Q: Why was the pilot sad?
A: 'Cause he was bad at playing Jenga. 💀
Bro, I love hanging out with white people, it's either we play Yahtzee, or we playin' Nazi.
What you call suicide, I call a failed speedrun attempt.
What do kidnappers play?
Roblox.
Why can't orphans play GTA? Because they're not wanted.
Why is America not good at Clash Royale? Answer: They lost 2 towers! 🤣🤣🤣🤣
Isn't a gaming console something people use to not be alone?
THEN WHY THE FUCK ARE 50% OF THE GAMES OFFLINE?!??!?!
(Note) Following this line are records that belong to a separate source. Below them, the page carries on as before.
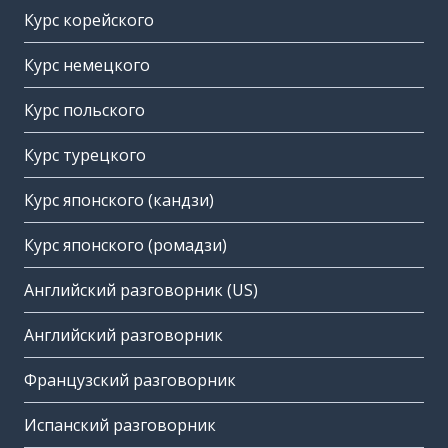
Курс корейского
Курс немецкого
Курс польского
Курс турецкого
Курс японского (кандзи)
Курс японского (ромадзи)
Английский разговорник (US)
Английский разговорник
Французский разговорник
Испанский разговорник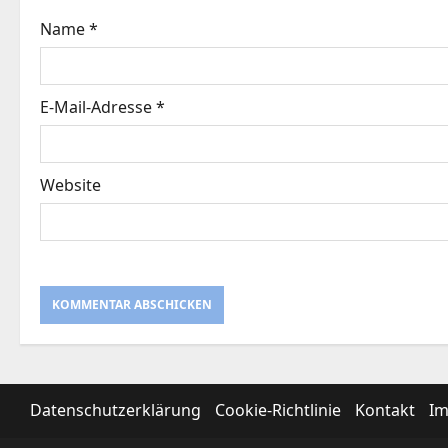
Name
*
E-Mail-Adresse
*
Website
Datenschutzerklärung
Cookie-Richtlinie
Kontakt
I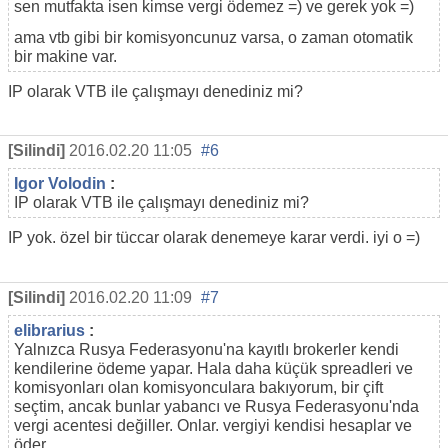
sen mutfakta isen kimse vergi ödemez =) ve gerek yok =)
ama vtb gibi bir komisyoncunuz varsa, o zaman otomatik
bir makine var.
IP olarak VTB ile çalışmayı denediniz mi?
[Silindi]
2016.02.20 11:05
#6
Igor Volodin
:
IP olarak VTB ile çalışmayı denediniz mi?
IP yok. özel bir tüccar olarak denemeye karar verdi. iyi o =)
[Silindi]
2016.02.20 11:09
#7
elibrarius
:
Yalnızca Rusya Federasyonu'na kayıtlı brokerler kendi
kendilerine ödeme yapar. Hala daha küçük spreadleri ve
komisyonları olan komisyonculara bakıyorum, bir çift
seçtim, ancak bunlar yabancı ve Rusya Federasyonu'nda
vergi acentesi değiller. Onlar. vergiyi kendisi hesaplar ve
öder.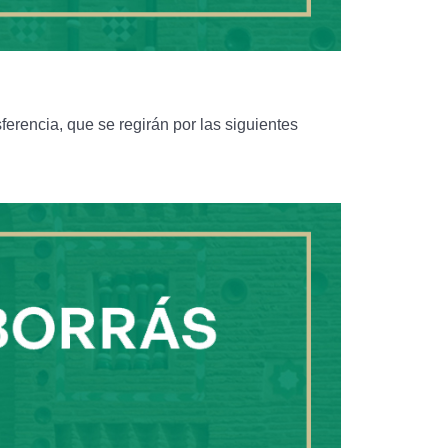
erencia, que se regirán por las siguientes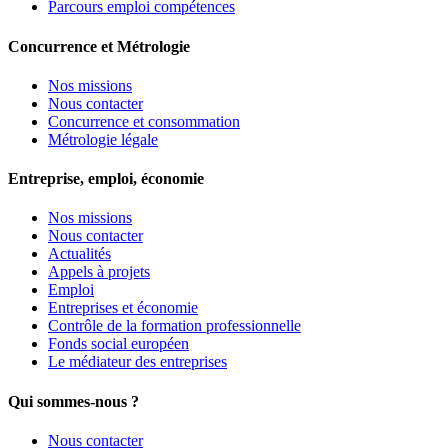
Parcours emploi compétences
Concurrence et Métrologie
Nos missions
Nous contacter
Concurrence et consommation
Métrologie légale
Entreprise, emploi, économie
Nos missions
Nous contacter
Actualités
Appels à projets
Emploi
Entreprises et économie
Contrôle de la formation professionnelle
Fonds social européen
Le médiateur des entreprises
Qui sommes-nous ?
Nous contacter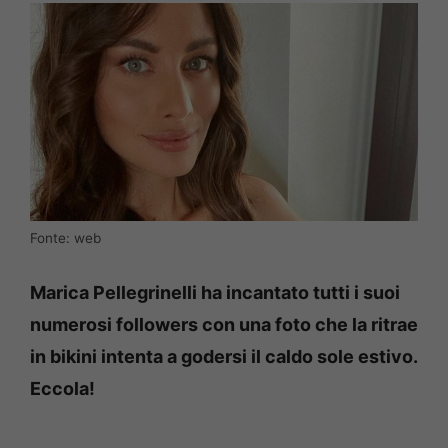
Fonte: web
Marica Pellegrinelli ha incantato tutti i suoi
numerosi followers con una foto che la ritrae
in bikini intenta a godersi il caldo sole estivo.
Eccola!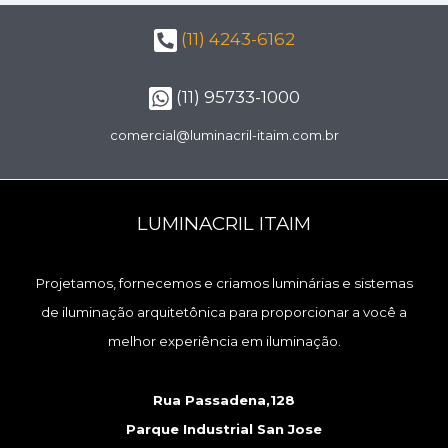
(11) 4243-6162
(11) 95733-1000
comercial@luminacril-itaim.com.br
LUMINACRIL ITAIM
Projetamos, fornecemos e criamos luminárias e sistemas
de iluminação arquitetônica para proporcionar a você a
melhor experiência em iluminação.
Rua Passadena,128
Parque Industrial San Jose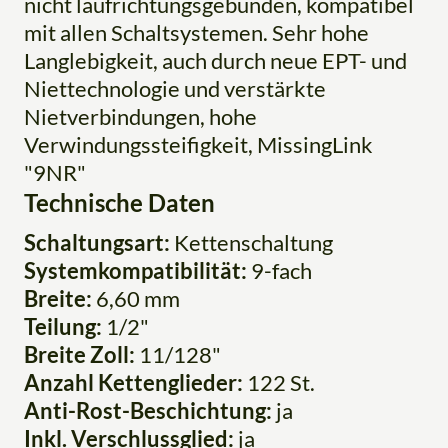
nicht laufrichtungsgebunden, kompatibel
mit allen Schaltsystemen. Sehr hohe
Langlebigkeit, auch durch neue EPT- und
Niettechnologie und verstärkte
Nietverbindungen, hohe
Verwindungssteifigkeit, MissingLink
"9NR"
Technische Daten
Schaltungsart:
Kettenschaltung
Systemkompatibilität:
9-fach
Breite:
6,60 mm
Teilung:
1/2"
Breite Zoll:
11/128"
Anzahl Kettenglieder:
122 St.
Anti-Rost-Beschichtung:
ja
Inkl. Verschlussglied:
ja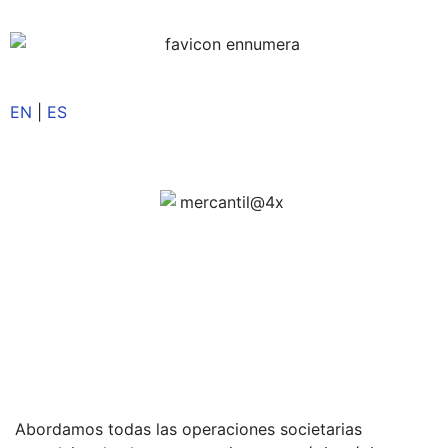
EN
|
ES
Abordamos todas las operaciones societarias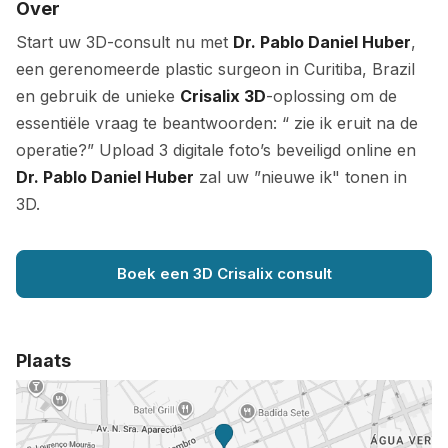
Over
Start uw 3D-consult nu met
Dr. Pablo Daniel Huber
,
een gerenomeerde plastic surgeon in Curitiba, Brazil
en gebruik de unieke
Crisalix 3D
-oplossing om de
essentiële vraag te beantwoorden: “ zie ik eruit na de
operatie?” Upload 3 digitale foto’s beveiligd online en
Dr. Pablo Daniel Huber
zal uw ”nieuwe ik" tonen in
3D.
Boek een 3D Crisalix consult
Plaats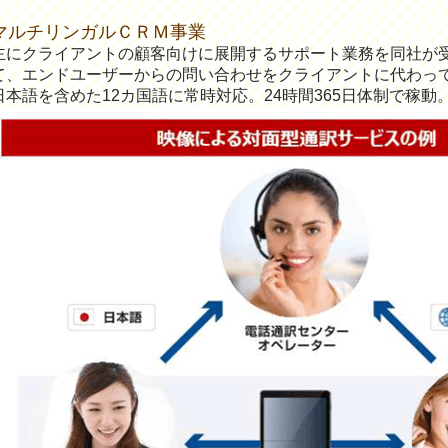
マルチリンガルＣＲＭ事業
主にクライアントの顧客向けに展開するサポート業務を同社が
て、エンドユーザーからの問い合わせをクライアントに代わっ
日本語を含めた12カ国語に常時対応。24時間365日体制で稼動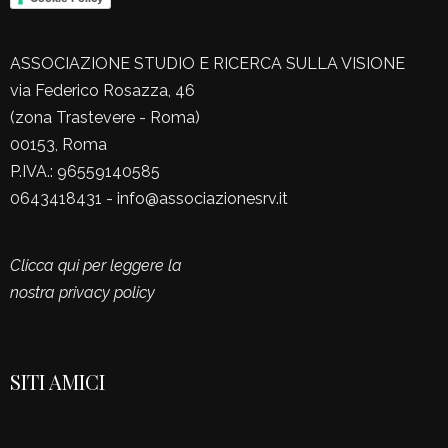
ASSOCIAZIONE STUDIO E RICERCA SULLA VISIONE
via Federico Rosazza, 46
(zona Trastevere - Roma)
00153, Roma
P.IVA.: 96559140585
0643418431 - info@associazionesrv.it
Clicca qui per leggere la
nostra privacy policy
SITI AMICI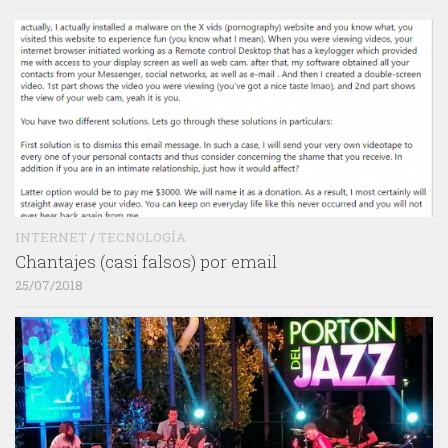
INTERNET
/
TECNOLOGÍA
Chantajes (casi falsos) por email
25/07/2018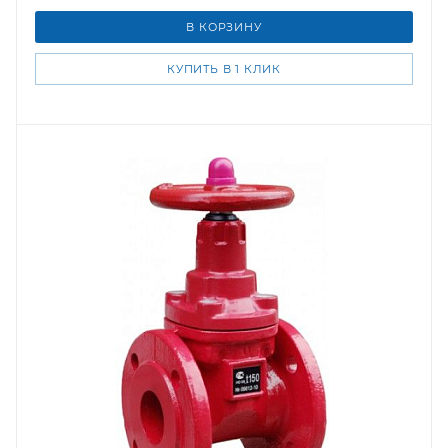
В КОРЗИНУ
КУПИТЬ В 1 КЛИК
What do you call 6 gay men having a fight?
Rainbow Six Siege
I was working in an iPhone store in Norwich when a man came! He said, "Give me a hat-trick or I will destroy your store!" I said, "No," and he started to smash phones! I immediately screamed, "Important game!" and he disappeared! Shame on you, Penaldo, for ruining my store! 😡😡
How are Fortnite cards and orphans similar? They're given away.
What's the difference between an orphan and a baseball?
One gets picked for games.
I'm Pickle Rick from Fortnite hahahahahaha!
Why do humans hate aliens?
Because Fortnite took them out of the game, and I want aliens back in Fortnite!
What game does an emo hate the most?
Life!
Q: Why can't orphans ever win at Yahtzee?
A: Because they can never seem to get a full house.